One object on display is a farewell note written on a handkerchief by a Polish politician, Boleslaw Wnuk, before he was executed in 1940 by the Germans in an operation that targeted the Polish intelligentsia.
“Let G-d pay for my blood with eternal damnation for the foul villains,” said the note, which was smuggled out by a Polish prison guard.
Museum visitors learn that Wnuk’s younger brother, Jakub, a pharmacist and army officer, became the victim of Poland’s other wartime occupier, the Soviet Union. He was captured by the Soviet army in 1939 and killed in 1940 in Katyn, one of some 22,000 Polish officers killed in the Soviet massacres of Polish elites.
World War II still holds a key place in the Polish national identity. There is huge pride at the fierce resistance put up by the Polish army to the German invasion of 1939 that launched the war and the years of underground resistance. There is also a sense that Poland’s tragic fate, which included being occupied by the Germans and Soviets, has not been fully recognized by the world.
Adding to the sense of grievance, Poland was condemned to the Soviet sphere despite its contribution to the Allied effort. So for Poland, the war didn’t fully end until 1989, when the country regained its sovereignty, a message that is also stressed by the museum.
The nationalist authorities governing the country believe the museum should focus on the uniqueness of Poland’s tragedy and not be watered down by exploring the fate of other nations.
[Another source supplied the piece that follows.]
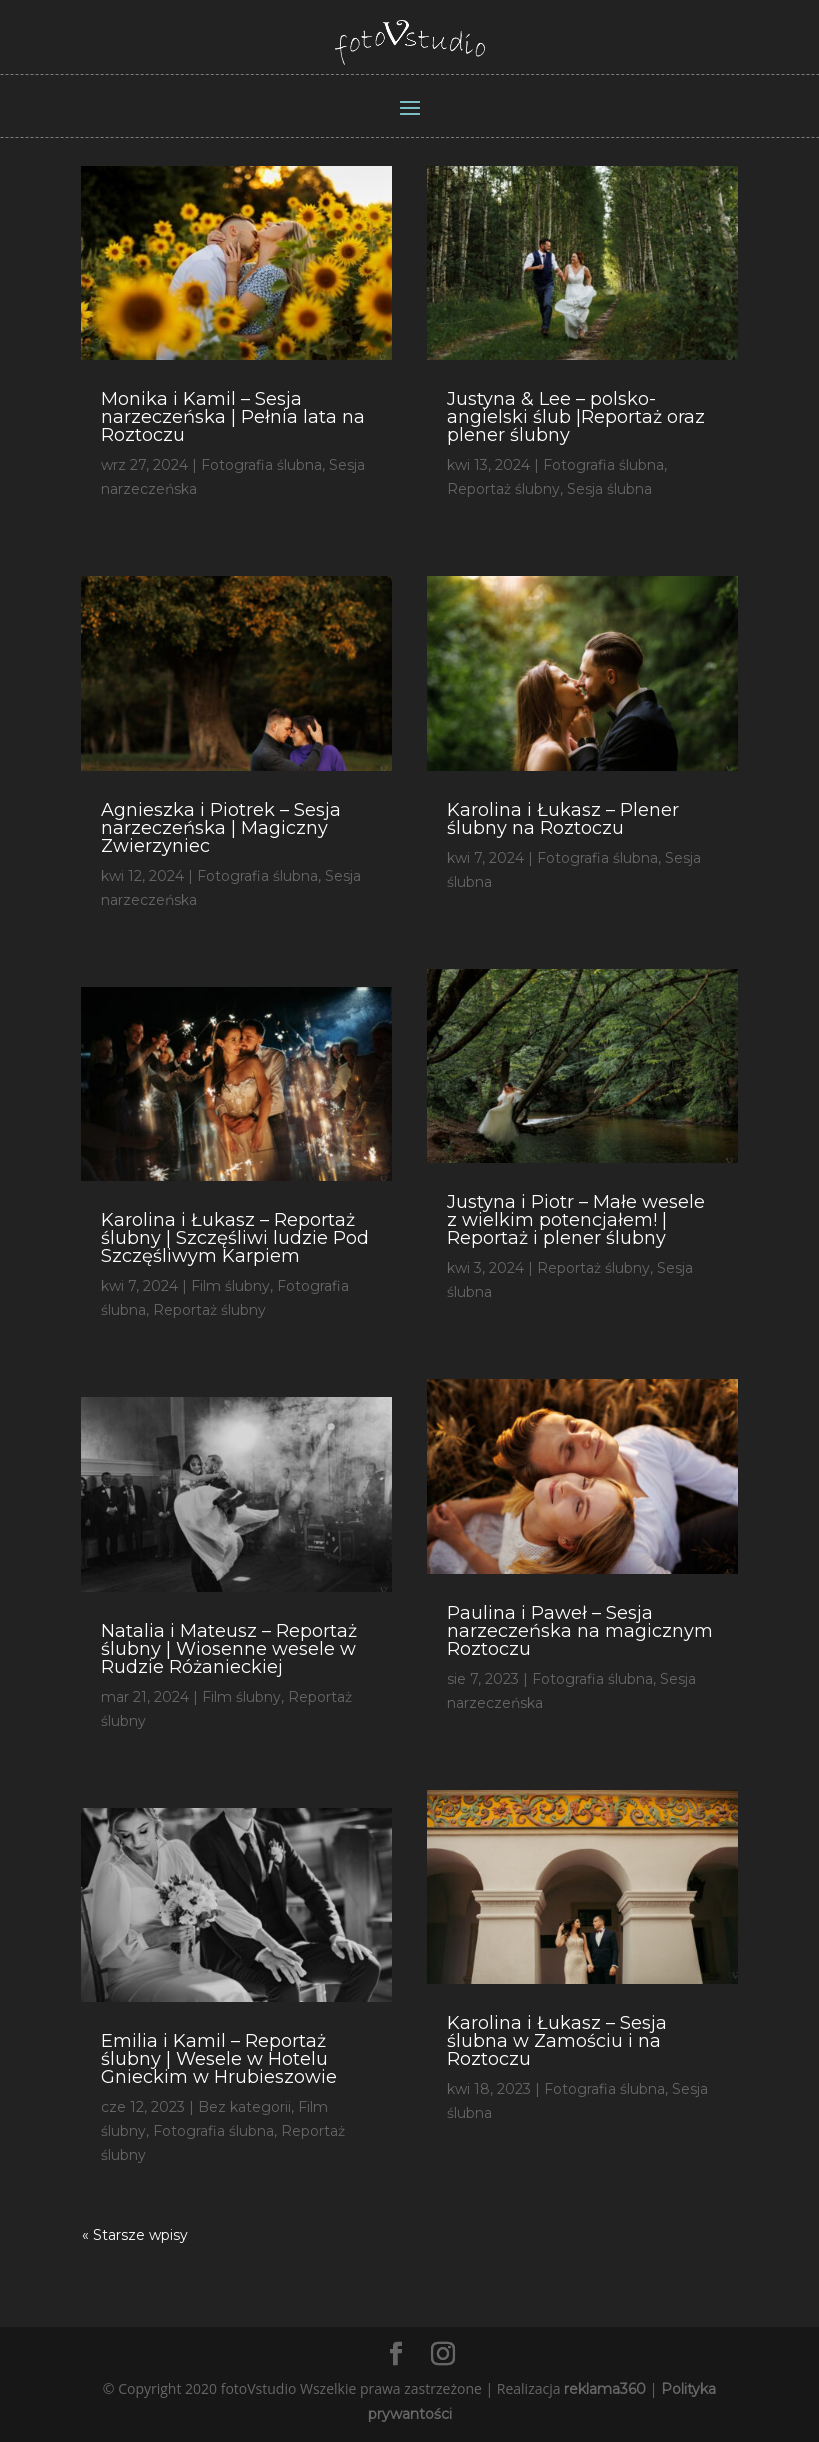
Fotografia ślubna (261, 465)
A key spokesman for this idea, historian Jan Zaryn, who is also a senator for the ruling party, complains that the multinational approach taken by the museum makes it more difficult for the visitor to see “our exceptionality.”
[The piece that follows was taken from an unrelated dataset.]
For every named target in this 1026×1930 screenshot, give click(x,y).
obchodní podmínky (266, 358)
He argues that Poland should create something comparable to what Holocaust museums have achieved for Jews.
“After decades of silence there should be a museum that introduces the phenomenon and specificity of the Polish historical experience,” Zaryn said in a media discussion in October. “We should do something like what the Jewish community has done, which managed to arrange around the Holocaust all the other events of World War II.”
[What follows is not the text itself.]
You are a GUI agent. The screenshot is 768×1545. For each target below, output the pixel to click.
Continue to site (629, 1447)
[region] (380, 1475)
But the museum’s creators and supporters insist that the very act of placing Poland’s history in the broader context is what will help foreign visitors understand and appreciate the specificity of Poland’s tragedy.
“Sometimes when politicians look at the museum like this they don’t understand how much conceptual work there was,” said Yale historian Timothy Snyder, who is a member of the museum’s advisory board.
“If this museum is lost, Gdansk, Poland, Europe, the world, loses the only chance we have for an experience of public history, for people from all of the world, not only in Poland, to understand the Second World War. That would be a dreadful civilizational loss.”